Aim of the exercise → Each line of the records that holds "terminal" should be shown in full.

Data supplied →
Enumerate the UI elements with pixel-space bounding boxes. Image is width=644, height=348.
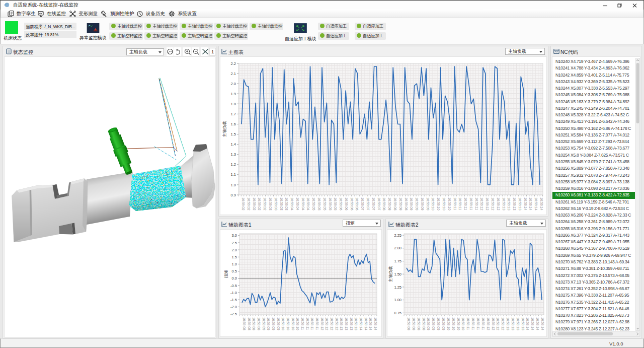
svg-text:16:59:04: 16:59:04 [301, 197, 305, 211]
svg-text:16:59:11: 16:59:11 [315, 317, 319, 330]
svg-text:16:59:09: 16:59:09 [272, 317, 275, 330]
svg-text:16:59:14: 16:59:14 [359, 317, 363, 330]
svg-text:1.3: 1.3 [231, 152, 236, 157]
svg-text:16:59:03: 16:59:03 [280, 197, 283, 211]
svg-text:主轴负载: 主轴负载 [222, 121, 227, 137]
svg-text:16:59:05: 16:59:05 [317, 197, 321, 211]
svg-text:16:59:05: 16:59:05 [323, 197, 327, 211]
svg-text:1.9: 1.9 [231, 92, 236, 96]
svg-text:16:59:06: 16:59:06 [345, 197, 348, 211]
svg-text:16:59:10: 16:59:10 [461, 317, 465, 330]
svg-text:16:59:12: 16:59:12 [320, 317, 324, 330]
svg-text:1.6: 1.6 [231, 122, 236, 126]
svg-text:16:59:10: 16:59:10 [457, 317, 460, 330]
svg-text:16:59:07: 16:59:07 [366, 197, 370, 211]
svg-text:16:59:12: 16:59:12 [497, 197, 500, 211]
svg-text:16:59:09: 16:59:09 [415, 197, 419, 211]
svg-text:16:59:11: 16:59:11 [481, 317, 485, 330]
svg-text:扭矩: 扭矩 [224, 270, 228, 279]
svg-text:16:59:06: 16:59:06 [350, 197, 354, 211]
svg-text:16:59:10: 16:59:10 [442, 197, 446, 211]
svg-text:16:59:14: 16:59:14 [529, 197, 532, 211]
svg-text:16:59:10: 16:59:10 [291, 317, 295, 330]
svg-text:16:59:12: 16:59:12 [325, 317, 329, 330]
svg-text:16:59:14: 16:59:14 [541, 317, 544, 330]
svg-text:16:59:14: 16:59:14 [374, 317, 377, 330]
svg-text:16:59:08: 16:59:08 [257, 317, 261, 330]
svg-text:16:59:09: 16:59:09 [410, 197, 413, 211]
svg-text:2.2: 2.2 [231, 61, 236, 66]
svg-text:2.1: 2.1 [231, 72, 236, 76]
svg-text:2.0: 2.0 [232, 248, 237, 252]
svg-text:16:59:13: 16:59:13 [518, 197, 522, 211]
svg-text:16:59:07: 16:59:07 [372, 197, 375, 211]
svg-text:16:59:03: 16:59:03 [274, 197, 278, 211]
svg-text:-2.5: -2.5 [230, 312, 237, 316]
svg-text:16:59:03: 16:59:03 [285, 197, 288, 211]
svg-text:2.5: 2.5 [232, 241, 237, 245]
svg-text:16:59:12: 16:59:12 [496, 317, 500, 330]
svg-text:2.0: 2.0 [231, 82, 236, 86]
svg-text:16:59:02: 16:59:02 [242, 197, 245, 211]
svg-text:16:59:07: 16:59:07 [377, 197, 381, 211]
svg-text:16:59:13: 16:59:13 [521, 317, 525, 330]
svg-text:16:59:06: 16:59:06 [339, 197, 343, 211]
svg-text:16:59:10: 16:59:10 [281, 317, 285, 330]
svg-text:0.5: 0.5 [232, 269, 237, 273]
svg-text:16:59:09: 16:59:09 [437, 317, 440, 330]
svg-text:16:59:04: 16:59:04 [296, 197, 299, 211]
svg-text:16:59:14: 16:59:14 [369, 317, 372, 330]
svg-text:-1.0: -1.0 [230, 291, 237, 295]
svg-text:16:59:02: 16:59:02 [253, 197, 256, 211]
svg-text:16:59:12: 16:59:12 [492, 317, 495, 330]
svg-text:3.0: 3.0 [232, 233, 237, 238]
svg-text:16:59:02: 16:59:02 [258, 197, 261, 211]
svg-text:16:59:13: 16:59:13 [506, 317, 510, 330]
svg-text:16:59:06: 16:59:06 [355, 197, 359, 211]
svg-text:16:59:05: 16:59:05 [329, 197, 332, 211]
svg-text:1: 1 [211, 49, 214, 54]
svg-text:16:59:12: 16:59:12 [330, 317, 334, 330]
svg-text:16:59:05: 16:59:05 [312, 197, 315, 211]
svg-text:16:59:09: 16:59:09 [267, 317, 270, 330]
svg-text:16:59:09: 16:59:09 [432, 317, 435, 330]
svg-text:16:59:08: 16:59:08 [382, 197, 386, 211]
svg-text:16:59:11: 16:59:11 [471, 317, 475, 330]
svg-text:1.7: 1.7 [231, 112, 236, 116]
svg-text:16:59:10: 16:59:10 [431, 197, 435, 211]
svg-text:16:59:14: 16:59:14 [540, 197, 543, 211]
svg-text:16:59:10: 16:59:10 [448, 197, 451, 211]
svg-text:-1.5: -1.5 [230, 298, 237, 302]
svg-text:16:59:13: 16:59:13 [350, 317, 353, 330]
svg-text:1.0: 1.0 [231, 183, 236, 187]
svg-text:16:59:10: 16:59:10 [296, 317, 299, 330]
svg-text:16:59:10: 16:59:10 [447, 317, 450, 330]
svg-text:16:59:10: 16:59:10 [437, 197, 440, 211]
svg-text:1.75: 1.75 [394, 259, 401, 263]
svg-text:1.4: 1.4 [231, 142, 236, 147]
svg-text:16:59:09: 16:59:09 [442, 317, 445, 330]
svg-text:16:59:13: 16:59:13 [513, 197, 516, 211]
svg-text:16:59:11: 16:59:11 [301, 317, 304, 330]
svg-text:1.1: 1.1 [231, 172, 236, 177]
svg-text:16:59:11: 16:59:11 [469, 197, 473, 211]
svg-text:0.0: 0.0 [232, 276, 237, 281]
svg-text:16:59:13: 16:59:13 [511, 317, 515, 330]
svg-text:16:59:14: 16:59:14 [531, 317, 534, 330]
svg-text:16:59:10: 16:59:10 [452, 317, 455, 330]
svg-text:1.2: 1.2 [231, 162, 236, 167]
svg-text:16:59:08: 16:59:08 [412, 317, 416, 330]
svg-text:16:59:08: 16:59:08 [417, 317, 421, 330]
svg-text:16:59:13: 16:59:13 [502, 197, 506, 211]
svg-text:0.9: 0.9 [231, 193, 236, 197]
svg-text:16:59:13: 16:59:13 [354, 317, 358, 330]
svg-text:16:59:08: 16:59:08 [399, 197, 403, 211]
svg-text:16:59:02: 16:59:02 [247, 197, 251, 211]
svg-text:1.50: 1.50 [394, 272, 401, 276]
svg-text:16:59:05: 16:59:05 [334, 197, 337, 211]
svg-text:16:59:10: 16:59:10 [286, 317, 290, 330]
svg-text:16:59:08: 16:59:08 [252, 317, 256, 330]
svg-text:16:59:12: 16:59:12 [480, 197, 484, 211]
svg-text:16:59:11: 16:59:11 [464, 197, 467, 211]
svg-text:-0.5: -0.5 [230, 284, 237, 288]
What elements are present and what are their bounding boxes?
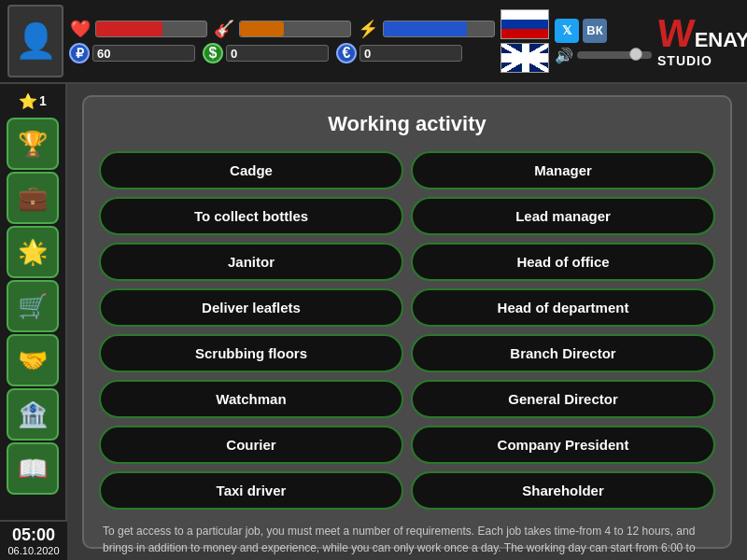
health-bar-bg	[95, 21, 207, 37]
job-button-watchman[interactable]: Watchman	[99, 380, 403, 418]
sidebar: ⭐ 1 🏆 💼 🌟 🛒 🤝 🏦 📖	[0, 84, 67, 560]
working-activity-panel: Working activity CadgeManagerTo collect …	[82, 95, 732, 549]
sidebar-item-achievements[interactable]: 🏆	[7, 118, 59, 170]
job-button-general-director[interactable]: General Director	[411, 380, 715, 418]
star-icon: ⭐	[19, 92, 37, 110]
currency-row: ₽ 60 $ 0 € 0	[69, 43, 495, 63]
job-button-janitor[interactable]: Janitor	[99, 243, 403, 281]
player-icon: 👤	[15, 21, 57, 61]
russian-flag[interactable]	[500, 9, 549, 39]
euro-value: 0	[364, 47, 371, 61]
health-bar-fill	[96, 21, 162, 36]
sidebar-item-bank[interactable]: 🏦	[7, 388, 59, 441]
sound-row: 🔊	[555, 47, 652, 64]
job-button-taxi-driver[interactable]: Taxi driver	[99, 471, 403, 510]
rub-value: 60	[97, 47, 110, 61]
star-badge: ⭐ 1	[8, 88, 57, 114]
sidebar-item-deals[interactable]: 🤝	[7, 334, 59, 386]
dollar-value: 0	[231, 47, 237, 61]
health-icon: ❤️	[69, 19, 92, 39]
panel-title: Working activity	[99, 112, 715, 136]
rub-symbol: ₽	[69, 43, 90, 63]
job-button-manager[interactable]: Manager	[411, 151, 715, 189]
star-count: 1	[39, 93, 47, 108]
energy-bar-bg	[383, 21, 495, 37]
dollar-item: $ 0	[203, 43, 329, 63]
sidebar-item-book[interactable]: 📖	[7, 442, 59, 495]
job-button-lead-manager[interactable]: Lead manager	[411, 197, 715, 235]
volume-bar[interactable]	[577, 51, 652, 59]
health-bar-container: ❤️	[69, 19, 207, 39]
date-display: 06.10.2020	[4, 545, 63, 556]
rub-bar: 60	[92, 45, 195, 62]
topbar: 👤 ❤️ 🎸 ⚡	[0, 0, 747, 84]
content-area: Working activity CadgeManagerTo collect …	[67, 84, 747, 560]
time-display: 05:00	[4, 525, 63, 545]
dollar-bar: 0	[226, 45, 329, 62]
job-button-courier[interactable]: Courier	[99, 426, 403, 464]
job-button-cadge[interactable]: Cadge	[99, 151, 403, 189]
flag-block[interactable]	[500, 9, 549, 73]
main-area: ⭐ 1 🏆 💼 🌟 🛒 🤝 🏦 📖 Working activity Cadge…	[0, 84, 747, 560]
energy-bar-container: ⚡	[357, 19, 495, 39]
sound-icon[interactable]: 🔊	[555, 47, 573, 64]
logo-w: W	[655, 14, 696, 53]
avatar: 👤	[7, 5, 63, 77]
energy-icon: ⚡	[357, 19, 379, 39]
logo-name: ENAY	[695, 28, 747, 52]
uk-flag[interactable]	[500, 43, 549, 73]
job-button-branch-director[interactable]: Branch Director	[411, 334, 715, 372]
job-button-head-of-office[interactable]: Head of office	[411, 243, 715, 281]
social-icons: 𝕏 ВК	[555, 19, 652, 43]
job-button-shareholder[interactable]: Shareholder	[411, 471, 715, 510]
dollar-symbol: $	[203, 43, 223, 63]
food-bar-bg	[239, 21, 351, 37]
food-bar-fill	[240, 21, 284, 36]
sidebar-item-shop[interactable]: 🛒	[7, 280, 59, 332]
twitter-button[interactable]: 𝕏	[555, 19, 579, 43]
rub-item: ₽ 60	[69, 43, 195, 63]
datetime-bar: 05:00 06.10.2020	[0, 520, 67, 560]
food-bar-container: 🎸	[213, 19, 351, 39]
job-button-head-of-department[interactable]: Head of department	[411, 288, 715, 327]
vk-button[interactable]: ВК	[583, 19, 607, 43]
logo-studio: STUDIO	[657, 53, 712, 68]
job-button-company-president[interactable]: Company President	[411, 426, 715, 464]
bars-row: ❤️ 🎸 ⚡	[69, 19, 495, 39]
info-text: To get access to a particular job, you m…	[99, 523, 715, 560]
euro-bar: 0	[359, 45, 462, 62]
logo-block: W ENAY STUDIO	[657, 14, 747, 68]
stats-block: ❤️ 🎸 ⚡ ₽ 60	[69, 19, 495, 63]
euro-symbol: €	[336, 43, 357, 63]
volume-knob[interactable]	[629, 48, 642, 61]
job-button-deliver-leaflets[interactable]: Deliver leaflets	[99, 288, 403, 327]
sidebar-item-skills[interactable]: 🌟	[7, 226, 59, 278]
euro-item: € 0	[336, 43, 462, 63]
jobs-grid: CadgeManagerTo collect bottlesLead manag…	[99, 151, 715, 510]
food-icon: 🎸	[213, 19, 235, 39]
job-button-to-collect-bottles[interactable]: To collect bottles	[99, 197, 403, 235]
job-button-scrubbing-floors[interactable]: Scrubbing floors	[99, 334, 403, 372]
social-block: 𝕏 ВК 🔊	[555, 19, 652, 64]
sidebar-item-inventory[interactable]: 💼	[7, 172, 59, 224]
energy-bar-fill	[384, 21, 467, 36]
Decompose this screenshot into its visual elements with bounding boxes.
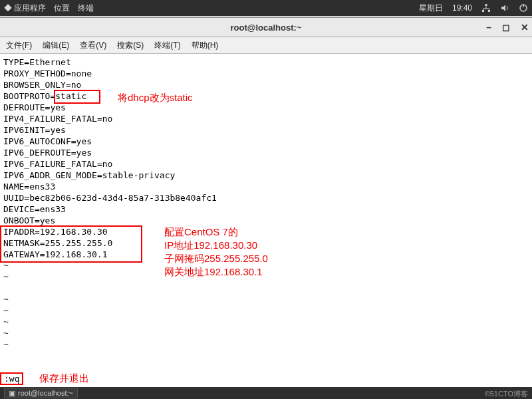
terminal-icon: ▣ [9,388,15,398]
watermark: ©51CTO博客 [485,389,528,399]
taskbar: ▣ root@localhost:~ ©51CTO博客 [0,387,532,399]
maximize-button[interactable]: ◻ [502,22,510,33]
window-titlebar[interactable]: root@localhost:~ – ◻ ✕ [0,18,532,37]
svg-rect-4 [523,4,523,7]
vim-command: :wq [0,372,23,385]
note-static: 将dhcp改为static [118,91,193,104]
vim-tilde: ~ [3,260,9,270]
svg-rect-0 [482,10,484,12]
clock-day: 星期日 [419,3,443,14]
highlight-bootproto [54,90,100,104]
vim-tilde: ~ [3,294,9,304]
svg-rect-2 [485,4,487,6]
taskbar-terminal[interactable]: ▣ root@localhost:~ [4,388,78,398]
network-icon[interactable] [481,3,491,13]
note-wq: 保存并退出 [39,372,89,385]
menu-file[interactable]: 文件(F) [6,40,32,51]
terminal-content[interactable]: TYPE=Ethernet PROXY_METHOD=none BROWSER_… [0,54,532,388]
highlight-ipblock [0,225,142,263]
power-icon[interactable] [519,3,528,13]
terminal-window: root@localhost:~ – ◻ ✕ 文件(F) 编辑(E) 查看(V)… [0,17,532,387]
menu-terminal[interactable]: 终端(T) [154,40,180,51]
places-menu[interactable]: 位置 [54,3,70,14]
menu-help[interactable]: 帮助(H) [192,40,219,51]
vim-tilde: ~ [3,305,9,315]
vim-tilde: ~ [3,271,9,281]
activities-menu[interactable]: ◆ 应用程序 [4,3,46,14]
vim-tilde: ~ [3,339,9,349]
minimize-button[interactable]: – [486,22,491,33]
window-title: root@localhost:~ [231,23,302,33]
volume-icon[interactable] [500,3,509,13]
menu-edit[interactable]: 编辑(E) [43,40,69,51]
vim-tilde: ~ [3,317,9,327]
close-button[interactable]: ✕ [521,22,529,33]
svg-rect-1 [488,10,490,12]
menu-search[interactable]: 搜索(S) [117,40,144,51]
gnome-top-panel: ◆ 应用程序 位置 终端 星期日 19:40 [0,0,532,16]
clock-time: 19:40 [452,3,472,13]
terminal-menubar: 文件(F) 编辑(E) 查看(V) 搜索(S) 终端(T) 帮助(H) [0,37,532,54]
menu-view[interactable]: 查看(V) [80,40,106,51]
terminal-launcher[interactable]: 终端 [78,3,94,14]
vim-tilde: ~ [3,328,9,338]
note-ipconfig: 配置CentOS 7的 IP地址192.168.30.30 子网掩码255.25… [164,225,268,279]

Exercise output →
terminal-icon: ▣ [9,388,15,398]
taskbar-terminal[interactable]: ▣ root@localhost:~ [4,388,78,398]
terminal-content[interactable]: TYPE=Ethernet PROXY_METHOD=none BROWSER_… [0,54,532,388]
terminal-window: root@localhost:~ – ◻ ✕ 文件(F) 编辑(E) 查看(V)… [0,17,532,387]
menu-terminal[interactable]: 终端(T) [154,40,180,51]
terminal-menubar: 文件(F) 编辑(E) 查看(V) 搜索(S) 终端(T) 帮助(H) [0,37,532,54]
terminal-launcher[interactable]: 终端 [78,3,94,14]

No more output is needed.